Start of DATA EXCERPTS

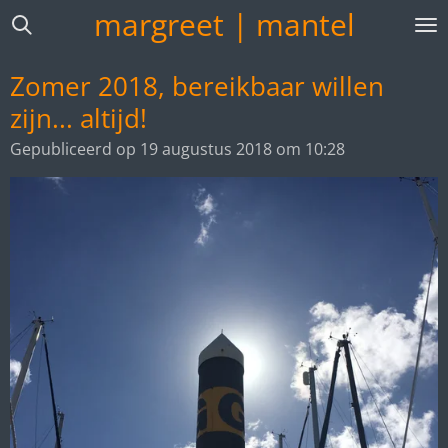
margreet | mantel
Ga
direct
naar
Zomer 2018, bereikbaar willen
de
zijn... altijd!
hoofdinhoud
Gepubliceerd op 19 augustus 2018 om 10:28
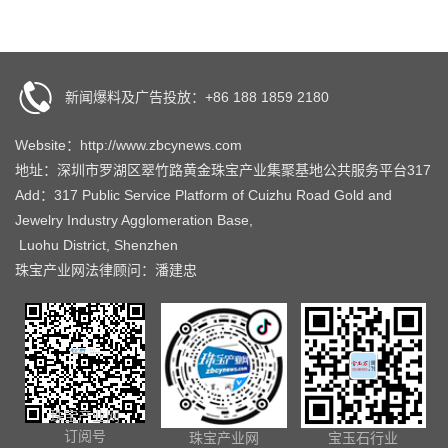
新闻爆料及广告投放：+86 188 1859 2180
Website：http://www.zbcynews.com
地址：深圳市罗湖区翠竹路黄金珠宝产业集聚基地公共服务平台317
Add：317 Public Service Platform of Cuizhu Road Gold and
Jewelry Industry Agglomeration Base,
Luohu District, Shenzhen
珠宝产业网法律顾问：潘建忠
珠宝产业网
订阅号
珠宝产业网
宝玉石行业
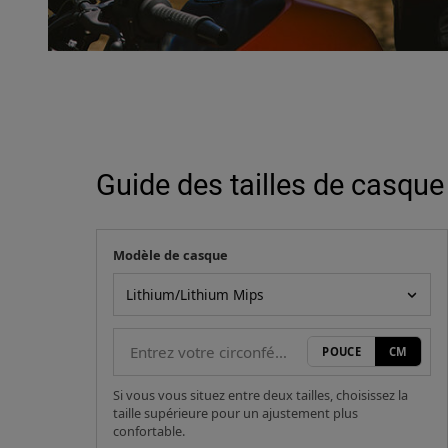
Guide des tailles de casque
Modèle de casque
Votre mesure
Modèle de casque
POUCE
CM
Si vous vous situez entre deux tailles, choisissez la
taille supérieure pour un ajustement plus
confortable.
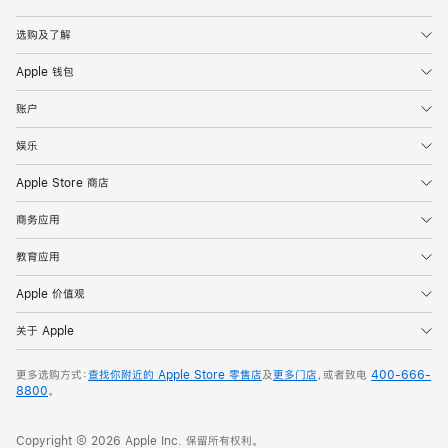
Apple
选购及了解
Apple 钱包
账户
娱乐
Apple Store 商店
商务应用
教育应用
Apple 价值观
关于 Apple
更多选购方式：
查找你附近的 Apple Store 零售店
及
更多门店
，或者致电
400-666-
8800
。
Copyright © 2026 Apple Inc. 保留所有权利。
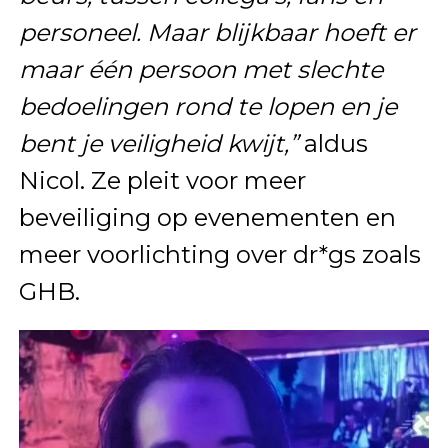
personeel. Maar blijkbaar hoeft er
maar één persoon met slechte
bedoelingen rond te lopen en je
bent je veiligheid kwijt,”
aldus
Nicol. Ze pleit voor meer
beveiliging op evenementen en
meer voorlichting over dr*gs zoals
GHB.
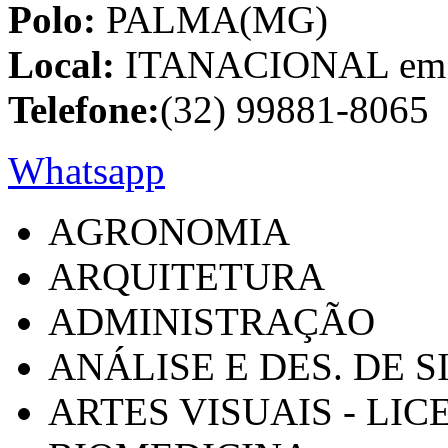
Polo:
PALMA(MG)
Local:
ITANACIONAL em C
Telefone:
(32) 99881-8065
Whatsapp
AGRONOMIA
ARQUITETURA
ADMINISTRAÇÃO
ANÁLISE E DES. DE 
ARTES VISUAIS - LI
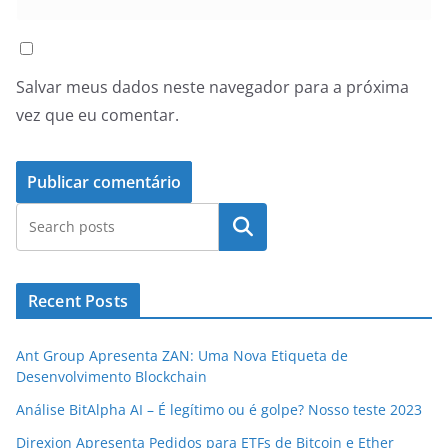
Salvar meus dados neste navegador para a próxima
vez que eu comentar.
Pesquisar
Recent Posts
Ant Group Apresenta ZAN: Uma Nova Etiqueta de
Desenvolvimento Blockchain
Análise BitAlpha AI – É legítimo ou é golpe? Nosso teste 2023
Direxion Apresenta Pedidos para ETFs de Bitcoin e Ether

End of DATA EXCERPTS

> WHAT THE TASK REQUIRES:
Leave out the pictures and reproduce the rest of the listing exactly.

> EXERCISE OUTPUT:
margreet | mantel
Ga
direct
naar
Zomer 2018, bereikbaar willen
de
zijn... altijd!
hoofdinhoud
Gepubliceerd op 19 augustus 2018 om 10:28
新闻爆料及广告投放：+86 188 1859 2180
Website：http://www.zbcynews.com
地址：深圳市罗湖区翠竹路黄金珠宝产业集聚基地公共服务平台317
Add：317 Public Service Platform of Cuizhu Road Gold and
Jewelry Industry Agglomeration Base,
Luohu District, Shenzhen
珠宝产业网法律顾问：潘建忠
珠宝产业网
订阅号
珠宝产业网
宝玉石行业
Guide des tailles de casque
Modèle de casque
Votre mesure
Modèle de casque
POUCE
CM
Si vous vous situez entre deux tailles, choisissez la
taille supérieure pour un ajustement plus
confortable.
Apple
选购及了解
Apple 钱包
账户
娱乐
Apple Store 商店
商务应用
教育应用
Apple 价值观
关于 Apple
更多选购方式：
查找你附近的 Apple Store 零售店
及
更多门店
，或者致电
400-666-
8800
。
Copyright © 2026 Apple Inc. 保留所有权利。
personeel. Maar blijkbaar hoeft er
maar één persoon met slechte
bedoelingen rond te lopen en je
bent je veiligheid kwijt,”
aldus
Nicol. Ze pleit voor meer
beveiliging op evenementen en
meer voorlichting over dr*gs zoals
GHB.
Polo:
PALMA(MG)
Local:
ITANACIONAL em C
Telefone:
(32) 99881-8065
Whatsapp
AGRONOMIA
ARQUITETURA
ADMINISTRAÇÃO
ANÁLISE E DES. DE 
ARTES VISUAIS - LI
Salvar meus dados neste navegador para a próxima
vez que eu comentar.
Pesquisar
Recent Posts
Ant Group Apresenta ZAN: Uma Nova Etiqueta de
Desenvolvimento Blockchain
Análise BitAlpha AI – É legítimo ou é golpe? Nosso teste 2023
Direxion Apresenta Pedidos para ETFs de Bitcoin e Ether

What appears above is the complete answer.